By Rick Bogusch
This infamous, dreaded native can be found throughout eastern North America and also in Asia. Usually a vine, with the potential to climb 75 feet up a tree, it also grows as a trailing vine and ground cover. Vines attach themselves to tree trunks, wooden fences, masonry walls and other surfaces with numerous hairy aerial rootlets. Old vines can be 3 inches or more in diameter and heavily fringed on both sides with these rootlets. Horizontal fruiting branches, sometimes 5 feet or more long, emerge from the vine and are easily mistaken for tree branches.
Best identified with this common adage “leaves of three, leave them be,” poison ivy leaves have 3 shiny, toothed leaflets and are a common means of identification, as are those aerial rootlets. In autumn, leaves turn a brilliant scarlet. Flowers bloom from May to July. Small and hidden by the leaves, they provide food for many species of bees, native and introduced. In late summer and autumn, they mature into clusters of grayish-white berries relished by birds and other wildlife.
Poison ivy is usually found growing along woodland edges and in fields adjacent to woods. It is more common now than before colonization of North America began. Developed locations next to undeveloped land created the favorable “edge” conditions preferred by poison ivy and allowed it to spread far and wide, especially in the suburban areas of southern New England, the Mid-Atlantic and the Southeast.

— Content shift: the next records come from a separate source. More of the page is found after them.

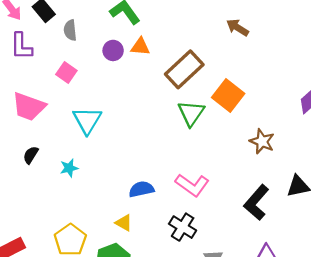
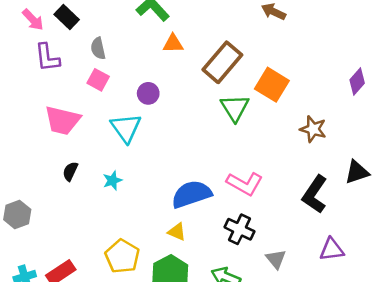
gray semicircle: (70, 30) -> (98, 48), moved
purple circle: (113, 50) -> (148, 93), moved
blue semicircle: (141, 189) -> (191, 194), size x1.5

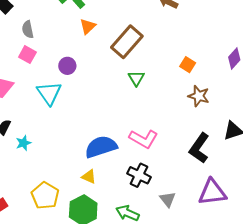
orange triangle: (173, 44) -> (88, 26), turned -42
orange square: (272, 85) -> (188, 65), moved, size x0.6
green triangle: (235, 108) -> (136, 78), size x0.7
cyan star: (112, 180) -> (23, 143), moved
purple triangle: (332, 250) -> (212, 192), size x1.4

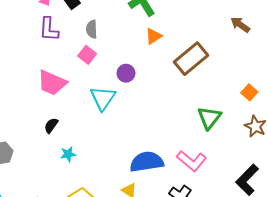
green triangle: (136, 78) -> (209, 118), moved, size x1.4
cyan star: (23, 143) -> (68, 154), moved

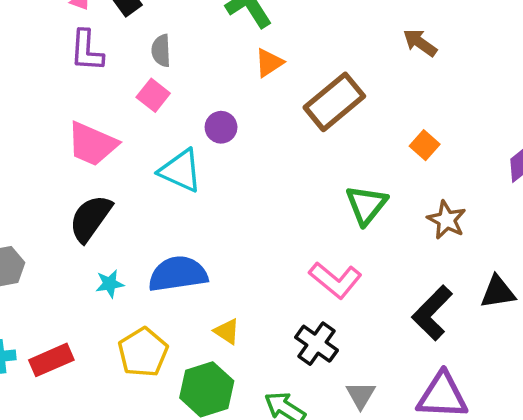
orange square: (249, 92) -> (425, 145), moved
cyan triangle: (103, 98) -> (180, 171), turned -40
black semicircle: (51, 125) -> (90, 218), size x1.8
cyan star: (68, 154) -> (110, 284), moved
blue semicircle: (147, 162) -> (178, 274), moved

As climate changes, poison ivy is expanding its range into areas with cold winter temperatures, like central New York. At the same time, it is also producing more of its toxic element, urushiol, and becoming more potent. Exposure to this chemical is the cause of the itching and the serious, sometimes painful rashes most of us have experienced. Research has shown that urushiol production has been stimulated by increased amounts of carbon dioxide in the atmosphere and has doubled since the 1960’s.
Poison ivy is tough to eradicate and control, especially without use of herbicides. After donning layers of disposable gloves and protective clothing, you can easily pull or dig young plants. Cut older vines at the base and remove the top 8-10 inches of roots. Most important, never burn poison ivy, as the smoke is a powerful, dangerous irritant of the throat and lungs. Dispose of vines on brush piles, not compost piles, or in trash bags.